# Design Decisions

> Significant architectural choices made during development of xml-xsd-engine.
> See also `docs/adr/` for Architecture Decision Records.

---

## DD-01: Zero Runtime Dependencies

**Decision:** No npm packages are used at runtime.

**Reasons:** Browser + Deno + Bun compatibility without polyfills; no transitive vulnerability surface; predictable, auditable behavior; small install size.

**Trade-off:** Higher initial implementation effort.
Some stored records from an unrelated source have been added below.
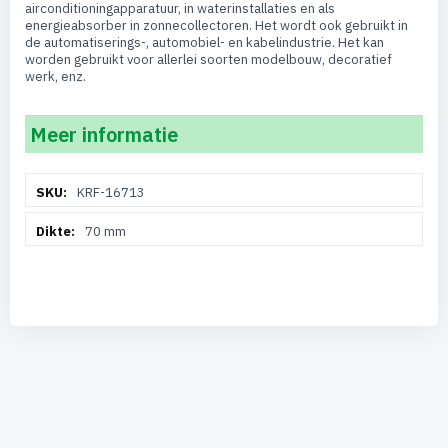
airconditioningapparatuur, in waterinstallaties en als
energieabsorber in zonnecollectoren. Het wordt ook gebruikt in
de automatiserings-, automobiel- en kabelindustrie. Het kan
worden gebruikt voor allerlei soorten modelbouw, decoratief
werk, enz.
Meer informatie
Meer
KRF-16713
informatie
70 mm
Some features (e.g. full XSD 1.1) take longer to reach parity with mature engines.

---

## DD-02: DOM-First (v1.x), Streaming-Capable (v1.7), Streaming-First (v2.0)

**Decision:** v1.x builds a full DOM for validation. v1.7 adds SAX-driven streaming as an opt-in path. v2.0 will make DOM optional.

**Reasons (DOM in v1.x):**
- XPath queries, PSVI, identity constraints, and diffing all require random access
- Simpler implementation path for v1.x
- Most documents in practice are small enough for DOM

**v1.7 streaming path:**
- `validateStreaming()` / `validateStreamingGenerator()` operate entirely on SAX events
- `StreamingKeyrefTracker` resolves xs:keyref in a single SAX pass using a post-parse map
- DFA pre-compiled per complex type (`CompiledSchema.compiledDfas`) eliminates per-element rebuild
- `xsi:type` attribute override handled in `startElement` SAX handler

**Trade-off:** Streaming mode does not support PSVI, XPath-based xs:assert, or cross-document identity constraints.

---

## DD-03: Separate Parse and Validate

**Decision:** `XmlParser` knows nothing about schemas. `ValidationEngine` operates on a pre-built DOM.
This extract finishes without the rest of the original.